Howard Richman, 2/4/2010
On January 31 in the Huffington Post, Kenneth R. Davis urged Arianna Huffington to endorse the Buffett Plan for balancing trade, saying it was long overdue. Under that plan, exporters get Import Certificates (allowing the same amount of imports) that they sell to importers. As a result, the plan subsidizes exports and limits imports, balancing trade.
Davis' claims for the plan's good effects on the US economy were not exaggerated:
The effect of the Buffett Plan would be far greater and longer lasting than the short term fixes that are being debated, like infrastructure repair or one-time hiring tax credits. And the Plan is self-financing from fees for import certificates. There'd be no need for more government deficit spending. Business will expand, jobs grow and our trade deficits and national debt will be gradually eliminated -- all good news for the middle class.

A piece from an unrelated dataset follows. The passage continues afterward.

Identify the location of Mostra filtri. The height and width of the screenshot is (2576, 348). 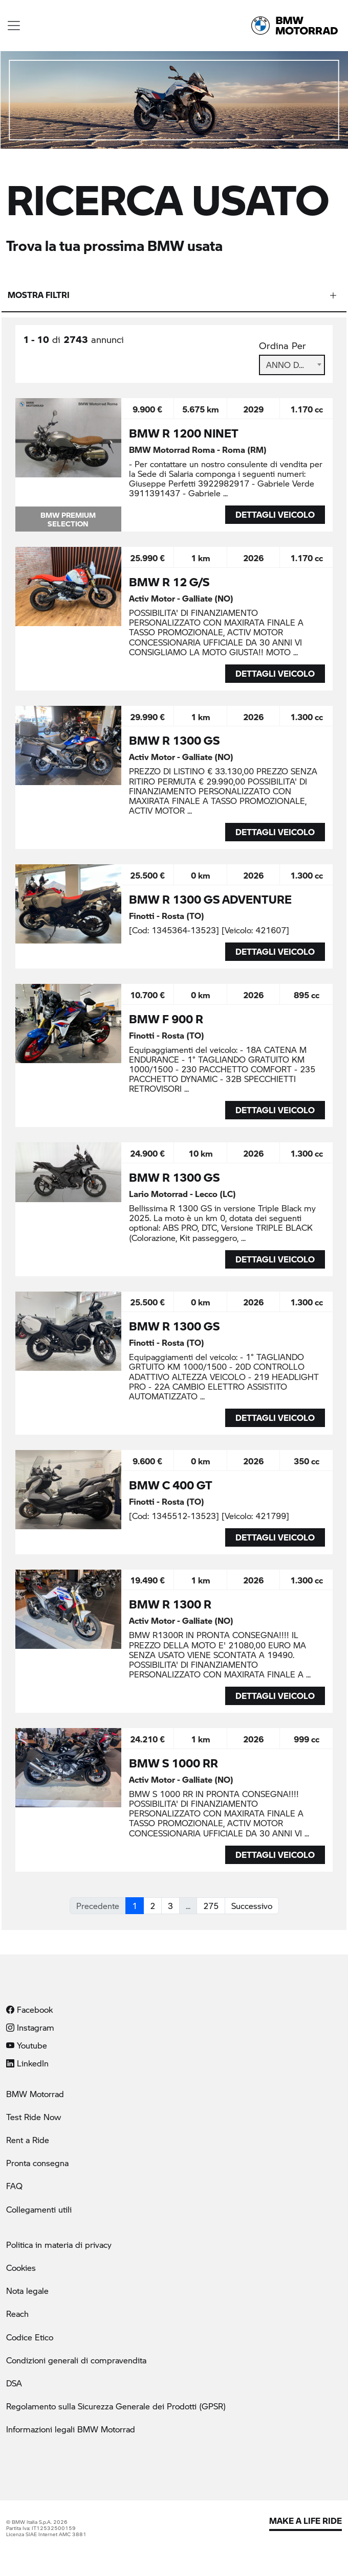
(39, 294).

His claims for the plan's effects on world trade were also accurate:
Perhaps best of all, we'd maintain a vibrant, job-producing U.S. market to be shared with all trading nations. Some might see it as a "protectionist" move. But they should recognize it as both prudent for the U.S. and good for the global economy. We would be sharing the U.S. market equally with foreign goods and would be abiding fully with all WTO regulations.
After the United States were to establish the plan, we would succeed so well that other trade-deficit countries would follow suit. As a result, the Buffett Plan would end up establishing balanced trade, worldwide, which is the only kind of trade that is sustainable,
Under the current system, the mercantilist countries, including China, sell to the victim countries, including the United States, without buying from them. For example, in 2008 China only bought 25¢ from the United States for every dollar we bought from them. As a result, the victim countries get debt instead of income, leading to inevitable financial crises, such as the one that came to a head in October 2008. These financial crises prevent the continuing expansion of world trade.
However, under the Buffett Plan, world trade is balanced, which means that it can expand forever. The result would be sustainable worldwide prosperity.
However, Davis is wrong about one thing. The Buffett Plan does not comply with the WTO, it makes the WTO irrelevant. If trade is balanced, there is no need for a set of international rules, because when a country subsidizes its exports, it hurts its import-competing industries. And when it keeps out imports, it reduces its exports. Balanced trade is a self-regulating system, making free trade rules irrelevant.